Material shown -

__________________________________________________

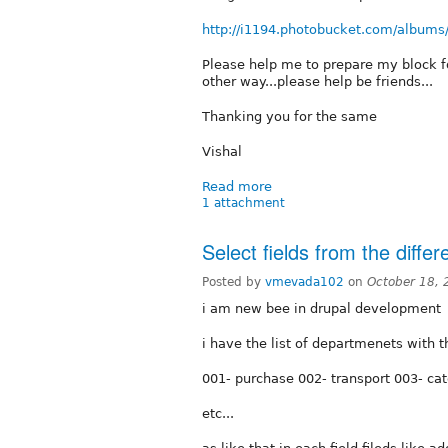
http://i1194.photobucket.com/albums
Please help me to prepare my block f
other way...please help be friends...
Thanking you for the same
Vishal
Read more
1 attachment
Select fields from the differ
Posted by
vmevada102
on
October 18, 
i am new bee in drupal development
i have the list of departmenets with 
001- purchase 002- transport 003- cat
etc...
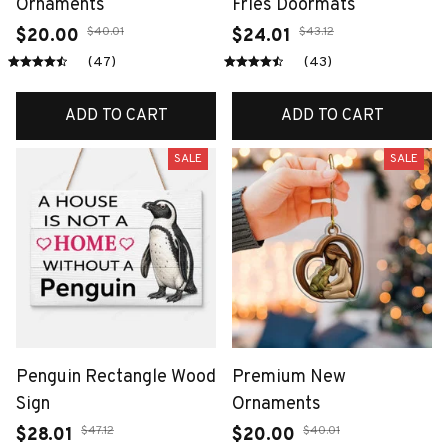
Ornaments
Fries Doormats
$40.01
$43.12
$20.00
$24.01
(47)
(43)
ADD TO CART
ADD TO CART
SALE
SALE
Penguin Rectangle Wood
Premium New
Sign
Ornaments
$47.12
$40.01
$28.01
$20.00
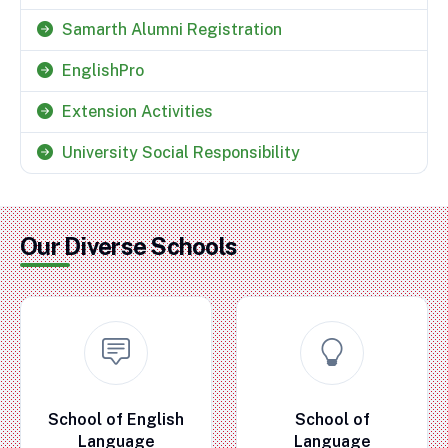
Samarth Alumni Registration
EnglishPro
Extension Activities
University Social Responsibility
Our Diverse Schools
School of English
School of
Language
Language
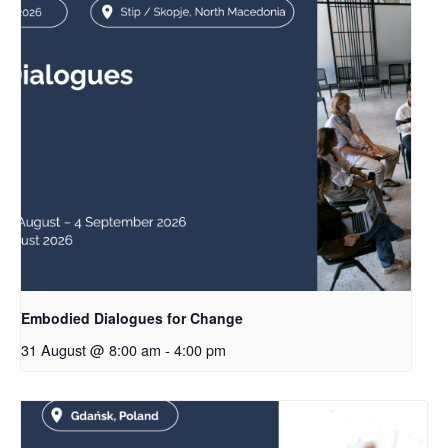
Embodied Dialogues for Change
31 August @ 8:00 am
-
4:00 pm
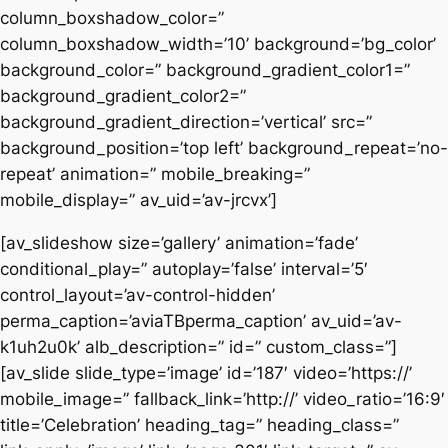
column_boxshadow_color=”
column_boxshadow_width=’10’ background=’bg_color’
background_color=” background_gradient_color1=”
background_gradient_color2=”
background_gradient_direction=’vertical’ src=”
background_position=’top left’ background_repeat=’no-
repeat’ animation=” mobile_breaking=”
mobile_display=” av_uid=’av-jrcvx’]
[av_slideshow size=’gallery’ animation=’fade’
conditional_play=” autoplay=’false’ interval=’5′
control_layout=’av-control-hidden’
perma_caption=’aviaTBperma_caption’ av_uid=’av-
k1uh2u0k’ alb_description=” id=” custom_class=”]
[av_slide slide_type=’image’ id=’187′ video=’https://’
mobile_image=” fallback_link=’http://’ video_ratio=’16:9′
title=’Celebration’ heading_tag=” heading_class=”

__________________________________________________

Work through the records line by line and tally those holding "animation". Reply with the number alone.

2